● **EXERCISE OBJECTIVE**: What lines below contain the word "from"? Please pull each one out.

● **WORKING DATA**:
★ ★ ★ ★ ★ ★ ★

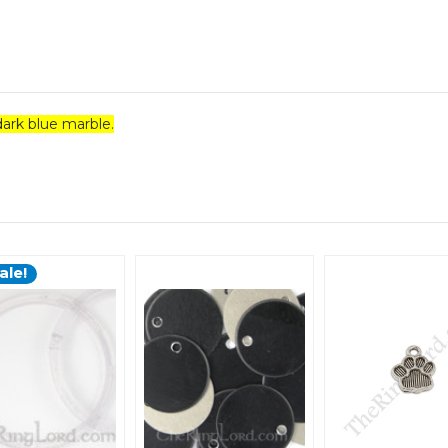
ark blue marble.
ale!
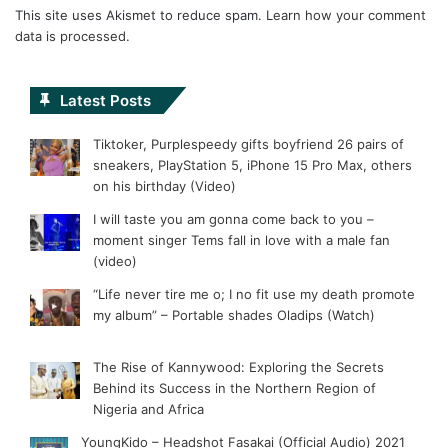
This site uses Akismet to reduce spam.
Learn how your comment
data is processed.
Latest Posts
Tiktoker, Purplespeedy gifts boyfriend 26 pairs of
sneakers, PlayStation 5, iPhone 15 Pro Max, others
on his birthday (Video)
I will taste you am gonna come back to you –
moment singer Tems fall in love with a male fan
(video)
“Life never tire me o; I no fit use my death promote
my album” – Portable shades Oladips (Watch)
The Rise of Kannywood: Exploring the Secrets
Behind its Success in the Northern Region of
Nigeria and Africa
YoungKido – Headshot Fasakai (Official Audio) 2021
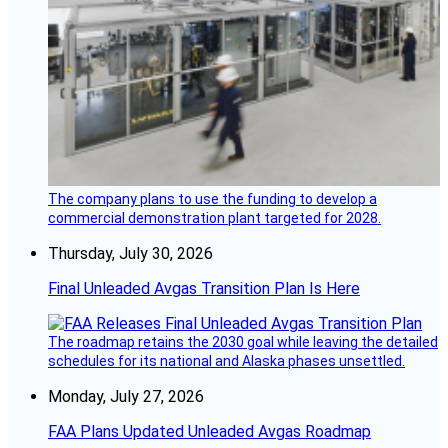
The company plans to use the funding to develop a
commercial demonstration plant targeted for 2028.
Thursday, July 30, 2026
Final Unleaded Avgas Transition Plan Is Here
The roadmap retains the 2030 goal while leaving the detailed
schedules for its national and Alaska phases unsettled.
Monday, July 27, 2026
FAA Plans Updated Unleaded Avgas Roadmap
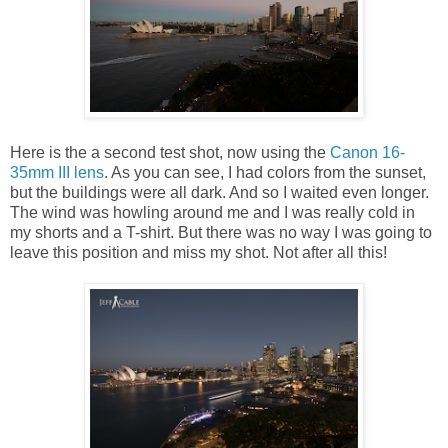
Here is the a second test shot, now using the
Canon 16-
35mm III lens
. As you can see, I had colors from the sunset,
but the buildings were all dark. And so I waited even longer.
The wind was howling around me and I was really cold in
my shorts and a T-shirt. But there was no way I was going to
leave this position and miss my shot. Not after all this!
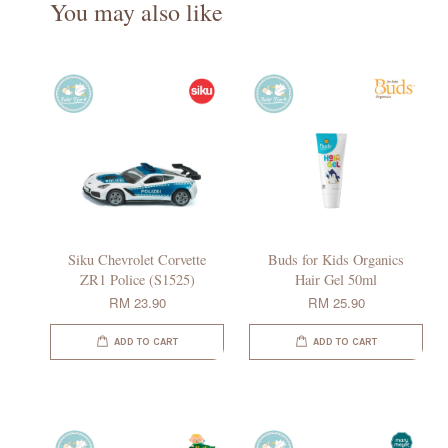
You may also like
Siku Chevrolet Corvette
Buds for Kids Organics
ZR1 Police (S1525)
Hair Gel 50ml
RM 23.90
RM 25.90
ADD TO CART
ADD TO CART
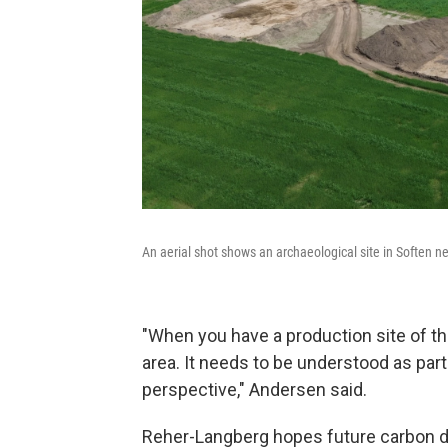
An aerial shot shows an archaeological site in Soften 
"When you have a production site of thi
area. It needs to be understood as part
perspective," Andersen said.
Reher-Langberg hopes future carbon d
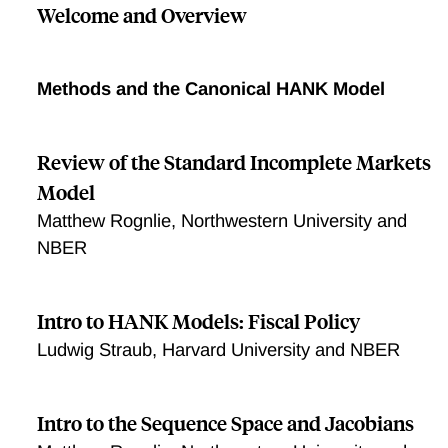
Welcome and Overview
Methods and the Canonical HANK Model
Review of the Standard Incomplete Markets
Model
Matthew Rognlie, Northwestern University and
NBER
Intro to HANK Models: Fiscal Policy
Ludwig Straub, Harvard University and NBER
Intro to the Sequence Space and Jacobians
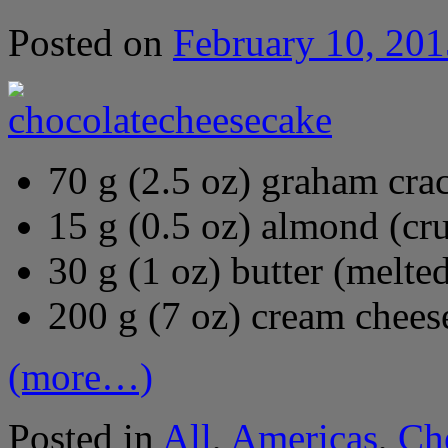
Posted on
February 10, 201
70 g (2.5 oz) graham cra
15 g (0.5 oz) almond (cr
30 g (1 oz) butter (melte
200 g (7 oz) cream chees
(more…)
Posted in
All
,
Americas
,
Ch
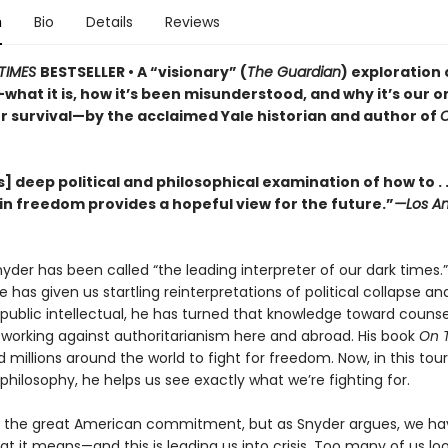
n
Bio
Details
Reviews
TIMES
BESTSELLER • A “visionary” (
The Guardian
) exploration 
hat it is, how it’s been misunderstood, and why it’s our o
r survival—by the acclaimed Yale historian and author of
] deep political and philosophical examination of how to . .
in freedom provides a hopeful view for the future.”
—Los An
der has been called “the leading interpreter of our dark times.”
he has given us startling reinterpretations of political collapse a
 a public intellectual, he has turned that knowledge toward couns
, working against authoritarianism here and abroad. His book
On 
d millions around the world to fight for freedom. Now, in this tou
l philosophy, he helps us see exactly what we’re fighting for.
 the great American commitment, but as Snyder argues, we hav
at it means—and this is leading us into crisis. Too many of us lo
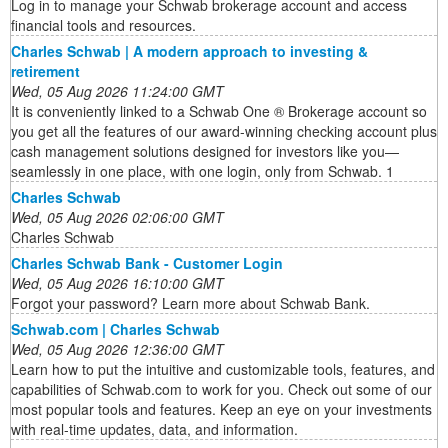
Log in to manage your Schwab brokerage account and access
financial tools and resources.
Charles Schwab | A modern approach to investing &
retirement
Wed, 05 Aug 2026 11:24:00 GMT
It is conveniently linked to a Schwab One ® Brokerage account so
you get all the features of our award-winning checking account plus
cash management solutions designed for investors like you—
seamlessly in one place, with one login, only from Schwab. 1
Charles Schwab
Wed, 05 Aug 2026 02:06:00 GMT
Charles Schwab
Charles Schwab Bank - Customer Login
Wed, 05 Aug 2026 16:10:00 GMT
Forgot your password? Learn more about Schwab Bank.
Schwab.com | Charles Schwab
Wed, 05 Aug 2026 12:36:00 GMT
Learn how to put the intuitive and customizable tools, features, and
capabilities of Schwab.com to work for you. Check out some of our
most popular tools and features. Keep an eye on your investments
with real-time updates, data, and information.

★ ★ ★ ★ ★ ★ ★

● **TASK SOLUTION**:
. As you can see, I had colors from the sunset,
seamlessly in one place, with one login, only from Schwab. 1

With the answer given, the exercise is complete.